WHAT IS BEING ASKED >>
Go through the records below and copy out every line holding "информации".

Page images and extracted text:
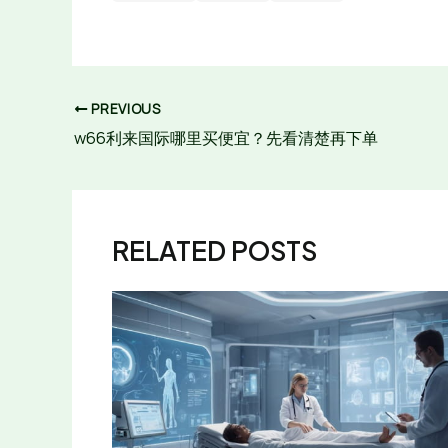
PREVIOUS
w66利来国际哪里买便宜？先看清楚再下单
RELATED POSTS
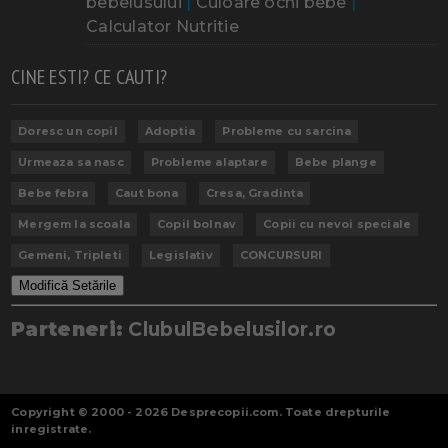
bebelusului
|
Culoare ochi bebe
|
Calculator Nutritie
CINE ESTI? CE CAUTI?
Doresc un copil
Adoptia
Probleme cu sarcina
Urmeaza sa nasc
Probleme alaptare
Bebe plange
Bebe febra
Caut bona
Cresa, Gradinta
Mergem la scoala
Copil bolnav
Copii cu nevoi speciale
Gemeni, Tripleti
Legislativ
CONCURSURI
Modifică Setările
Parteneri:
ClubulBebelusilor.ro
Copyright © 2000 - 2026
Desprecopii.com
. Toate drepturile
inregistrate.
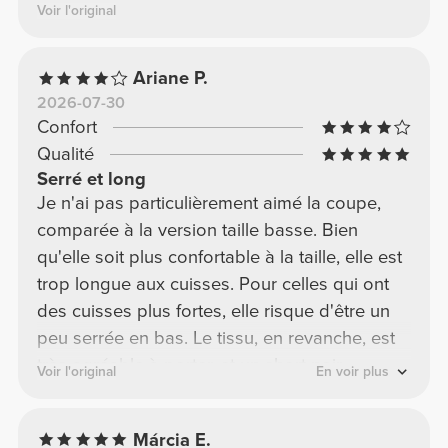
Voir l'original
Ariane P.
2026-07-30
Confort
Qualité
Serré et long
Je n'ai pas particulièrement aimé la coupe,
comparée à la version taille basse. Bien
qu'elle soit plus confortable à la taille, elle est
trop longue aux cuisses. Pour celles qui ont
des cuisses plus fortes, elle risque d'être un
peu serrée en bas. Le tissu, en revanche, est
très agréable à porter, et un short noir
Voir l'original
En voir plus
basique est toujours un bon choix, d'autant
plus qu'il n'est pas transparent.
Márcia E.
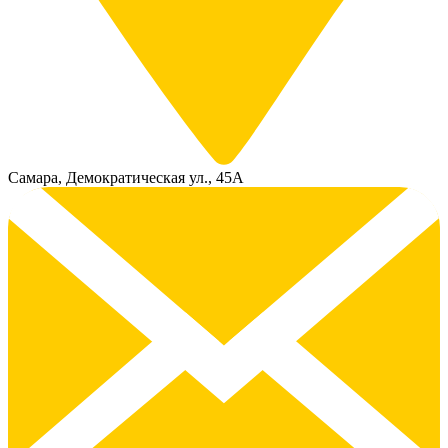
Самара, Демократическая ул., 45А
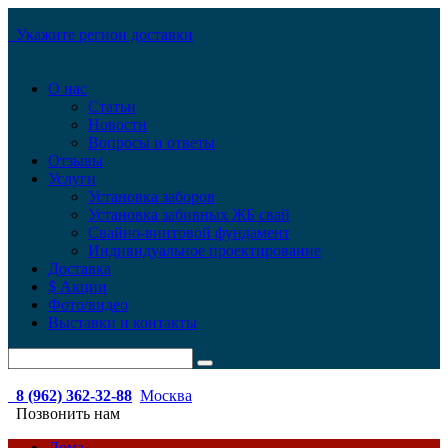
Укажите регион доставки
О нас
Статьи
Новости
Вопросы и ответы
Отзывы
Услуги
Установка заборов
Установка забивных ЖБ свай
Свайно-винтовой фундамент
Индивидуальное проектирование
Доставка
$ Акции
Фото/видео
Выставки и контакты
8 (962) 362-32-88
Москва
Позвонить нам
Дома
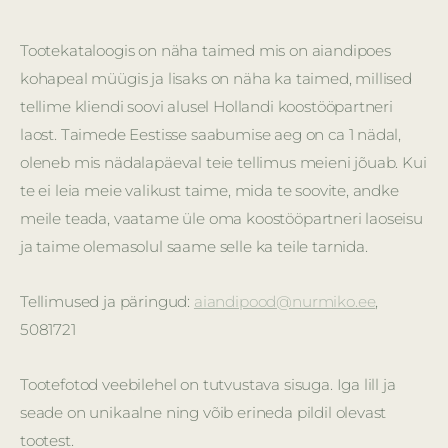
Tootekataloogis on näha taimed mis on aiandipoes
kohapeal müügis ja lisaks on näha ka taimed, millised
tellime kliendi soovi alusel Hollandi koostööpartneri
laost. Taimede Eestisse saabumise aeg on ca 1 nädal,
oleneb mis nädalapäeval teie tellimus meieni jõuab. Kui
te ei leia meie valikust taime, mida te soovite, andke
meile teada, vaatame üle oma koostööpartneri laoseisu
ja taime olemasolul saame selle ka teile tarnida.
Tellimused ja päringud:
aiandipood@nurmiko.ee
,
5081721
Tootefotod veebilehel on tutvustava sisuga. Iga lill ja
seade on unikaalne ning võib erineda pildil olevast
tootest.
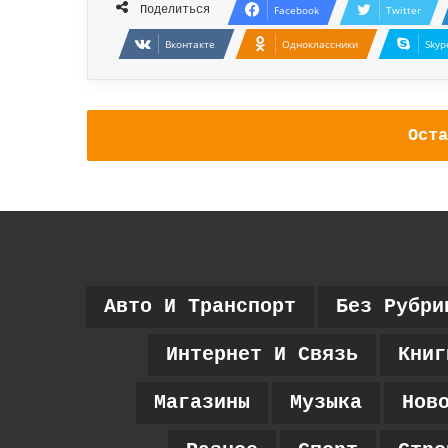
Поделиться
Facebook
Twitter
Вконтакте
Одноклассники
Skyp
Оста
Авто И Транспорт
Без Рубри
Интернет И Связь
Книг
Магазины
Музыка
Нов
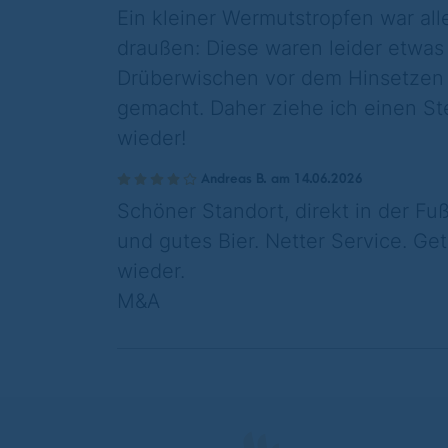
​Ein kleiner Wermutstropfen war all
draußen: Diese waren leider etwas 
Drüberwischen vor dem Hinsetzen 
gemacht. Daher ziehe ich einen S
wieder!
Andreas B. am 14.06.2026
Schöner Standort, direkt in der 
und gutes Bier. Netter Service. G
wieder.
M&A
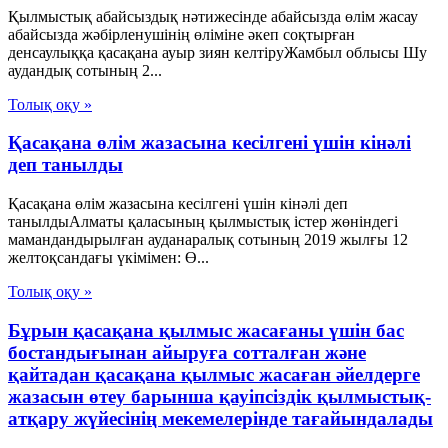
Қылмыстық абайсыздық нәтижесінде абайсызда өлім жасау
абайсызда жәбірленушінің өліміне әкеп соқтырған
денсаулыққа қасақана ауыр зиян келтіруЖамбыл облысы Шу
аудандық сотының 2...
Толық оқу »
Қасақана өлім жазасына кесілгені үшін кінәлі
деп танылды
Қасақана өлім жазасына кесілгені үшін кінәлі деп
танылдыАлматы қаласының қылмыстық істер жөніндегі
мамандандырылған ауданаралық сотының 2019 жылғы 12
желтоқсандағы үкімімен: Ө...
Толық оқу »
Бұрын қасақана қылмыс жасағаны үшін бас
бостандығынан айыруға сотталған және
қайтадан қасақана қылмыс жасаған әйелдерге
жазасын өтеу барынша қауіпсіздік қылмыстық-
атқару жүйесінің мекемелерінде тағайындалады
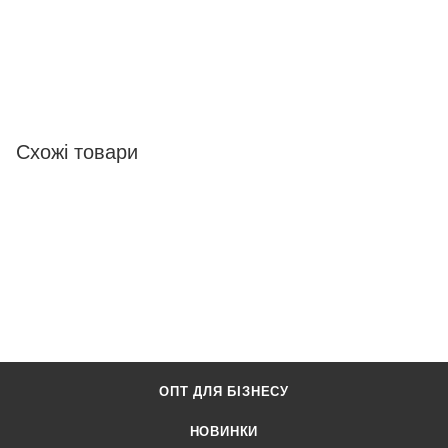
Схожі товари
ОПТ ДЛЯ БІЗНЕСУ
НОВИНКИ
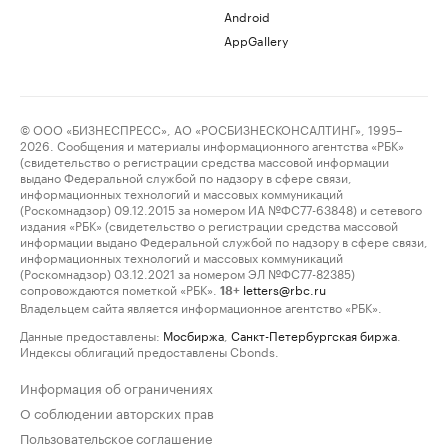
Android
AppGallery
© ООО «БИЗНЕСПРЕСС», АО «РОСБИЗНЕСКОНСАЛТИНГ», 1995–
2026. Сообщения и материалы информационного агентства «РБК»
(свидетельство о регистрации средства массовой информации
выдано Федеральной службой по надзору в сфере связи,
информационных технологий и массовых коммуникаций
(Роскомнадзор) 09.12.2015 за номером ИА №ФС77-63848) и сетевого
издания «РБК» (свидетельство о регистрации средства массовой
информации выдано Федеральной службой по надзору в сфере связи,
информационных технологий и массовых коммуникаций
(Роскомнадзор) 03.12.2021 за номером ЭЛ №ФС77-82385)
сопровождаются пометкой «РБК».
letters@rbc.ru
18+
Владельцем сайта является информационное агентство «РБК».
Данные предоставлены:
Мосбиржа
,
Санкт-Петербургская биржа
.
Индексы облигаций предоставлены Cbonds.
Информация об ограничениях
О соблюдении авторских прав
Пользовательское соглашение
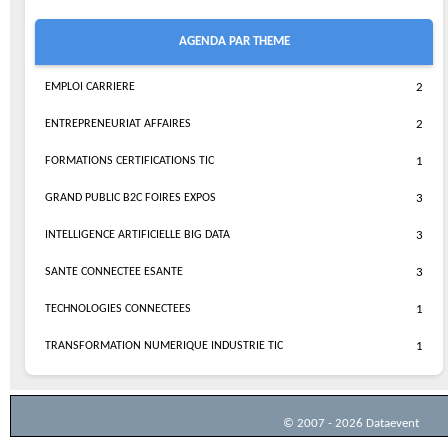
AGENDA PAR THEME
EMPLOI CARRIERE
2
ENTREPRENEURIAT AFFAIRES
2
FORMATIONS CERTIFICATIONS TIC
1
GRAND PUBLIC B2C FOIRES EXPOS
3
INTELLIGENCE ARTIFICIELLE BIG DATA
3
SANTE CONNECTEE ESANTE
3
TECHNOLOGIES CONNECTEES
1
TRANSFORMATION NUMERIQUE INDUSTRIE TIC
1
© 2007 - 2026 Dataevent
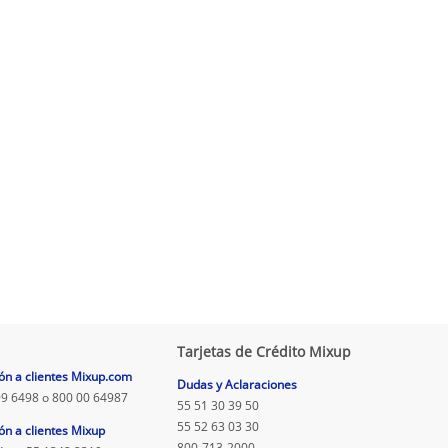
Tarjetas de Crédito Mixup
ón a clientes Mixup.com
Dudas y Aclaraciones
9 6498 o 800 00 64987
55 51 30 39 50
55 52 63 03 30
ón a clientes Mixup
800-713-2000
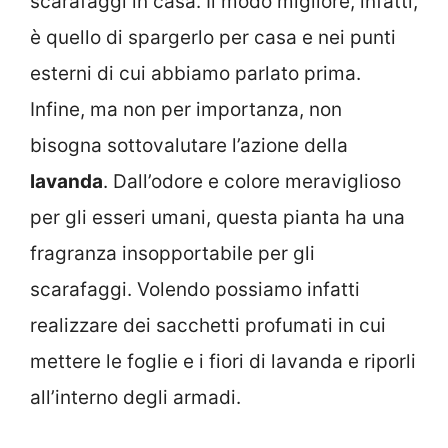
scarafaggi in casa. Il modo migliore, infatti,
è quello di spargerlo per casa e nei punti
esterni di cui abbiamo parlato prima.
Infine, ma non per importanza, non
bisogna sottovalutare l’azione della
lavanda
. Dall’odore e colore meraviglioso
per gli esseri umani, questa pianta ha una
fragranza insopportabile per gli
scarafaggi. Volendo possiamo infatti
realizzare dei sacchetti profumati in cui
mettere le foglie e i fiori di lavanda e riporli
all’interno degli armadi.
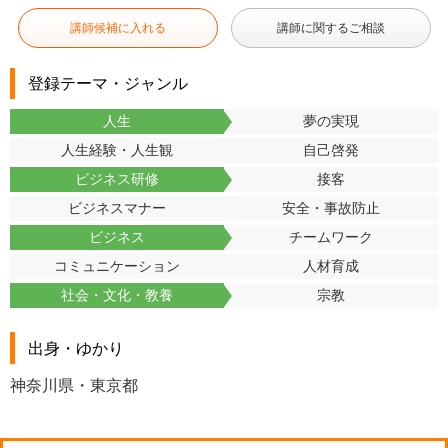
講師候補に入れる
講師に関するご相談
登録テーマ・ジャンル
人生
夢の実現
人生経験・人生観
自己啓発
ビジネス研修
接客
ビジネスマナー
安全・事故防止
ビジネス
チームワーク
コミュニケーション
人材育成
社会・文化・教養
宗教
出身・ゆかり
神奈川県・東京都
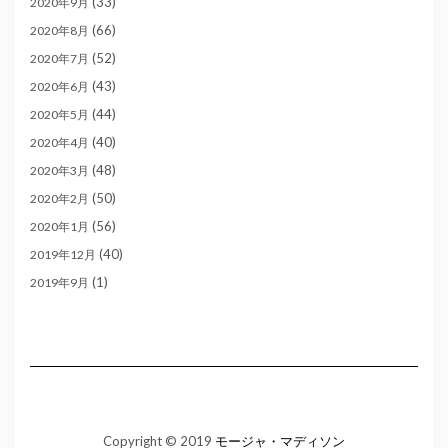
(33)
2020年9月
(66)
2020年8月
(52)
2020年7月
(43)
2020年6月
(44)
2020年5月
(40)
2020年4月
(48)
2020年3月
(50)
2020年2月
(56)
2020年1月
(40)
2019年12月
(1)
2019年9月
Copyright © 2019
モージャ・マディソン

RESPONSE AREA >>
(свидетельство о регистрации средства массовой информации
информации выдано Федеральной службой по надзору в сфере связи,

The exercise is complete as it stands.